◆ Work item ◆
Pictures aside, write every record out again word for word.

◆ Information shown ◆
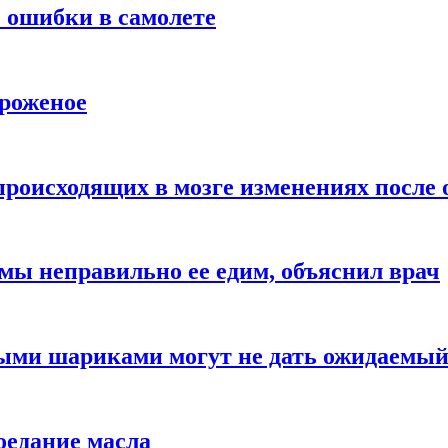
 ошибки в самолете
ороженое
происходящих в мозге изменениях после 
 мы неправильно ее едим, объяснил врач
ыми шариками могут не дать ожидаемы
оедание масла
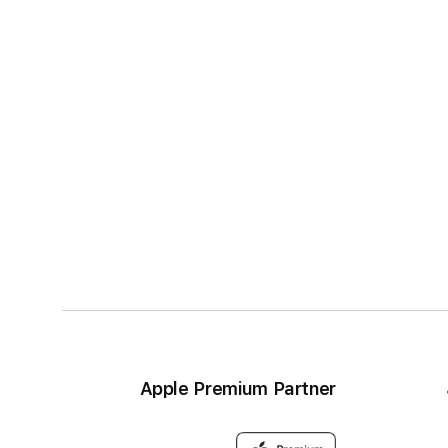
Apple Premium Partner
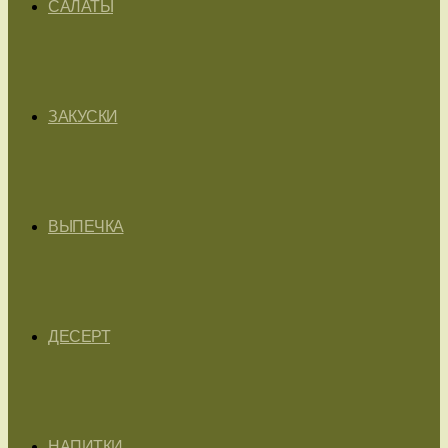
САЛАТЫ
ЗАКУСКИ
ВЫПЕЧКА
ДЕСЕРТ
НАПИТКИ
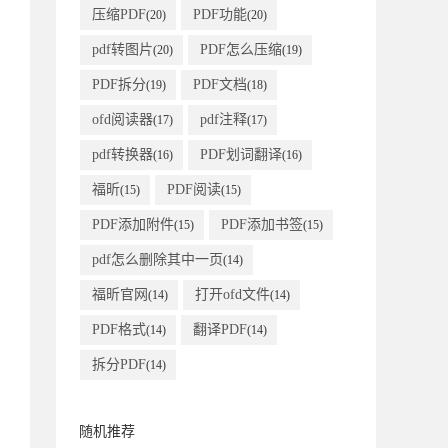
压缩PDF
PDF功能
(20)
(20)
pdf转图片
PDF怎么压缩
(20)
(19)
PDF拆分
PDF文档
(19)
(18)
ofd阅读器
pdf注释
(17)
(17)
pdf转换器
PDF划词翻译
(16)
(16)
福昕
PDF阅读
(15)
(15)
PDF添加附件
PDF添加书签
(15)
(15)
pdf怎么删除其中一页
(14)
福昕官网
打开ofd文件
(14)
(14)
PDF格式
翻译PDF
(14)
(14)
拆分PDF
(14)
随机推荐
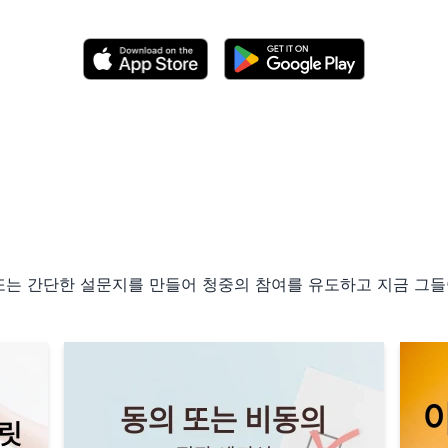
사 또는 간단한 설문지를 만들어 청중의 참여를 유도하고 지금 그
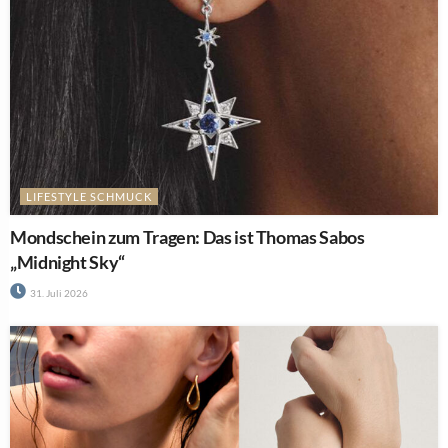
LIFESTYLE SCHMUCK
Mondschein zum Tragen: Das ist Thomas Sabos
„Midnight Sky“
31. Juli 2026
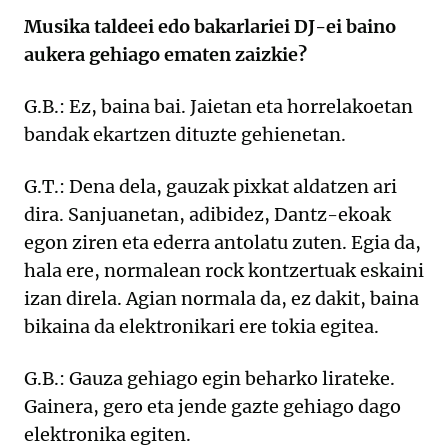
Musika taldeei edo bakarlariei DJ-ei baino
aukera gehiago ematen zaizkie?
G.B.: Ez, baina bai. Jaietan eta horrelakoetan
bandak ekartzen dituzte gehienetan.
G.T.: Dena dela, gauzak pixkat aldatzen ari
dira. Sanjuanetan, adibidez, Dantz-ekoak
egon ziren eta ederra antolatu zuten. Egia da,
hala ere, normalean rock kontzertuak eskaini
izan direla. Agian normala da, ez dakit, baina
bikaina da elektronikari ere tokia egitea.
G.B.: Gauza gehiago egin beharko lirateke.
Gainera, gero eta jende gazte gehiago dago
elektronika egiten.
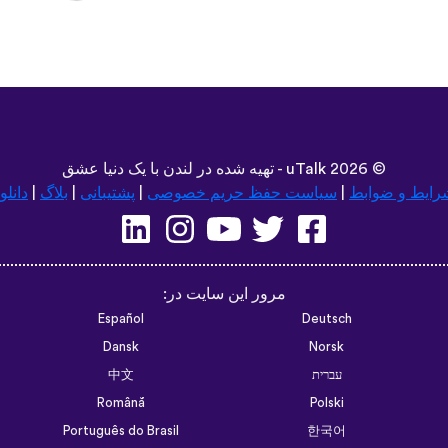
©
2026 - تهیه شده در لندن با یک دنیا عشق
uTalk
رایط و ضوابط
|
سیاست حفظ حریم خصوصی
|
پشتیبانی
|
بلاگ
|
دانلو
مرور این سایت در:
Español
Deutsch
Dansk
Norsk
עברית
中文
Română
Polski
Português do Brasil
한국어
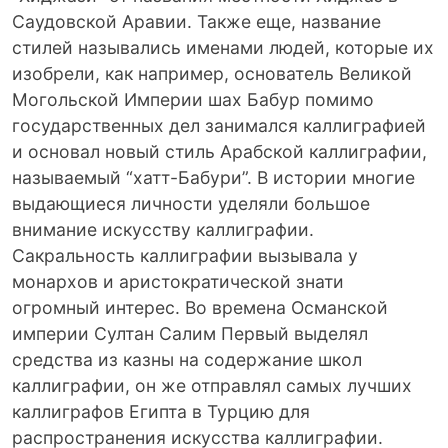
Саудовской Аравии. Также еще, название
стилей назывались именами людей, которые их
изобрели, как например, основатель Великой
Могольской Империи шах Бабур помимо
государственных дел занимался каллиграфией
и основал новый стиль Арабской каллиграфии,
называемый “хатт-Бабури”. В истории многие
выдающиеся личности уделяли большое
внимание искусству каллиграфии.
Сакральность каллиграфии вызывала у
монархов и аристократической знати
огромный интерес. Во времена Османской
империи Султан Салим Первый выделял
средства из казны на содержание школ
каллиграфии, он же отправлял самых лучших
каллиграфов Египта в Турцию для
распространения искусства каллиграфии.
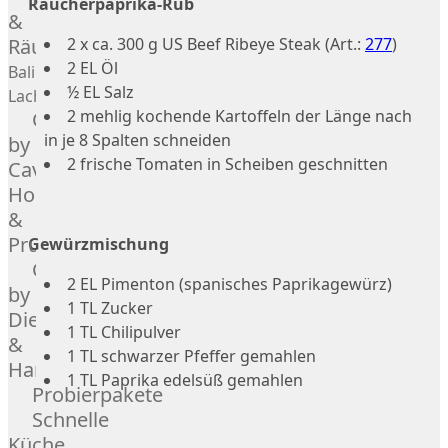
Räucherpaprika-Rub
Geflügel
Rind
&
Räucherlachs
Teilstücke
2 x ca. 300 g US Beef Ribeye Steak (Art.:
277
)
Miéral
2 EL Öl
vom
Geflügel
Balik
½ EL Salz
Huhn
Schwein
Lachs
2 mehlig kochende Kartoffeln der Länge nach
Caviar
&
Teilstücke
in je 8 Spalten schneiden
Hahn
by
vom
2 frische Tomaten in Scheiben geschnitten
Kapaun
Caviar
Lamm
Ente
House
Teilstücke
Perlhuhn
&
vom
Gans
Prunier
Geflügel
Gewürzmischung
Kalb
Caviar
Lamm
2 EL Pimenton (spanisches Paprikagewürz)
by
1 TL Zucker
Nordsee
Dieckmann
1 TL Chilipulver
Lamm
&
1 TL schwarzer Pfeffer gemahlen
Französisches
Hansen
1 TL Paprika edelsüß gemahlen
Lamm
Probierpakete
Donald
Schnelle
Russell
Küche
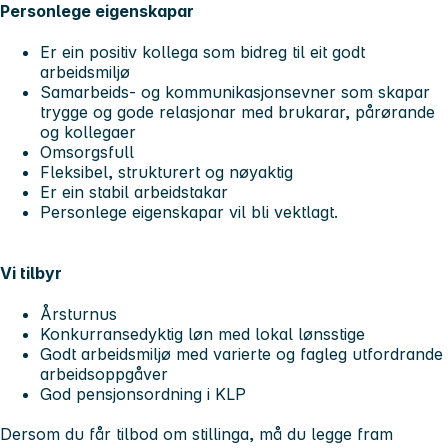
Personlege eigenskapar
Er ein positiv kollega som bidreg til eit godt
arbeidsmiljø
Samarbeids- og kommunikasjonsevner som skapar
trygge og gode relasjonar med brukarar, pårørande
og kollegaer
Omsorgsfull
Fleksibel, strukturert og nøyaktig
Er ein stabil arbeidstakar
Personlege eigenskapar vil bli vektlagt.
Vi tilbyr
Årsturnus
Konkurransedyktig løn med lokal lønsstige
Godt arbeidsmiljø med varierte og fagleg utfordrande
arbeidsoppgåver
God pensjonsordning i KLP
Dersom du får tilbod om stillinga, må du legge fram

◆ Answer section ◆
 ошибки в самолете
ороженое
происходящих в мозге изменениях после 
 мы неправильно ее едим, объяснил врач
ыми шариками могут не дать ожидаемы
оедание масла
Apple Premium Partner
САЛАТЫ
ЗАКУСКИ
ВЫПЕЧКА
ДЕСЕРТ
НАПИТКИ
压缩PDF
PDF功能
(20)
(20)
pdf转图片
PDF怎么压缩
(20)
(19)
PDF拆分
PDF文档
(19)
(18)
ofd阅读器
pdf注释
(17)
(17)
pdf转换器
PDF划词翻译
(16)
(16)
福昕
PDF阅读
(15)
(15)
PDF添加附件
PDF添加书签
(15)
(15)
pdf怎么删除其中一页
(14)
福昕官网
打开ofd文件
(14)
(14)
PDF格式
翻译PDF
(14)
(14)
拆分PDF
(14)
随机推荐
사 또는 간단한 설문지를 만들어 청중의 참여를 유도하고 지금 그
LIFESTYLE SCHMUCK
Mondschein zum Tragen: Das ist Thomas Sabos
„Midnight Sky“
31. Juli 2026
Musika taldeei edo bakarlariei DJ-ei baino
aukera gehiago ematen zaizkie?
G.B.: Ez, baina bai. Jaietan eta horrelakoetan
bandak ekartzen dituzte gehienetan.
G.T.: Dena dela, gauzak pixkat aldatzen ari
dira. Sanjuanetan, adibidez, Dantz-ekoak
egon ziren eta ederra antolatu zuten. Egia da,
hala ere, normalean rock kontzertuak eskaini
izan direla. Agian normala da, ez dakit, baina
bikaina da elektronikari ere tokia egitea.
G.B.: Gauza gehiago egin beharko lirateke.
Gainera, gero eta jende gazte gehiago dago
elektronika egiten.
©
2026 - تهیه شده در لندن با یک دنیا عشق
uTalk
رایط و ضوابط
|
سیاست حفظ حریم خصوصی
|
پشتیبانی
|
بلاگ
|
دانلو
مرور این سایت در:
Español
Deutsch
Dansk
Norsk
עברית
中文
Română
Polski
Português do Brasil
한국어
Саудовской Аравии. Также еще, название
стилей назывались именами людей, которые их
изобрели, как например, основатель Великой
Могольской Империи шах Бабур помимо
государственных дел занимался каллиграфией
и основал новый стиль Арабской каллиграфии,
называемый “хатт-Бабури”. В истории многие
выдающиеся личности уделяли большое
внимание искусству каллиграфии.
Сакральность каллиграфии вызывала у
монархов и аристократической знати
огромный интерес. Во времена Османской
империи Султан Салим Первый выделял
средства из казны на содержание школ
каллиграфии, он же отправлял самых лучших
каллиграфов Египта в Турцию для
распространения искусства каллиграфии.
Räucherpaprika-Rub
Geflügel
Rind
&
Räucherlachs
Teilstücke
2 x ca. 300 g US Beef Ribeye Steak (Art.:
277
)
Miéral
2 EL Öl
vom
Geflügel
Balik
½ EL Salz
Huhn
Schwein
Lachs
2 mehlig kochende Kartoffeln der Länge nach
Caviar
&
Teilstücke
in je 8 Spalten schneiden
Hahn
by
vom
2 frische Tomaten in Scheiben geschnitten
Kapaun
Caviar
Lamm
Ente
House
Teilstücke
Perlhuhn
&
vom
Gans
Prunier
Geflügel
Gewürzmischung
Kalb
Caviar
Lamm
2 EL Pimenton (spanisches Paprikagewürz)
by
1 TL Zucker
Nordsee
Dieckmann
1 TL Chilipulver
Lamm
&
1 TL schwarzer Pfeffer gemahlen
Französisches
Hansen
1 TL Paprika edelsüß gemahlen
Lamm
Probierpakete
Donald
Schnelle
Russell
Küche
Personlege eigenskapar
Er ein positiv kollega som bidreg til eit godt
arbeidsmiljø
Samarbeids- og kommunikasjonsevner som skapar
trygge og gode relasjonar med brukarar, pårørande
og kollegaer
Omsorgsfull
Fleksibel, strukturert og nøyaktig
Er ein stabil arbeidstakar
Personlege eigenskapar vil bli vektlagt.
Vi tilbyr
Årsturnus
Konkurransedyktig løn med lokal lønsstige
Godt arbeidsmiljø med varierte og fagleg utfordrande
arbeidsoppgåver
God pensjonsordning i KLP
Dersom du får tilbod om stillinga, må du legge fram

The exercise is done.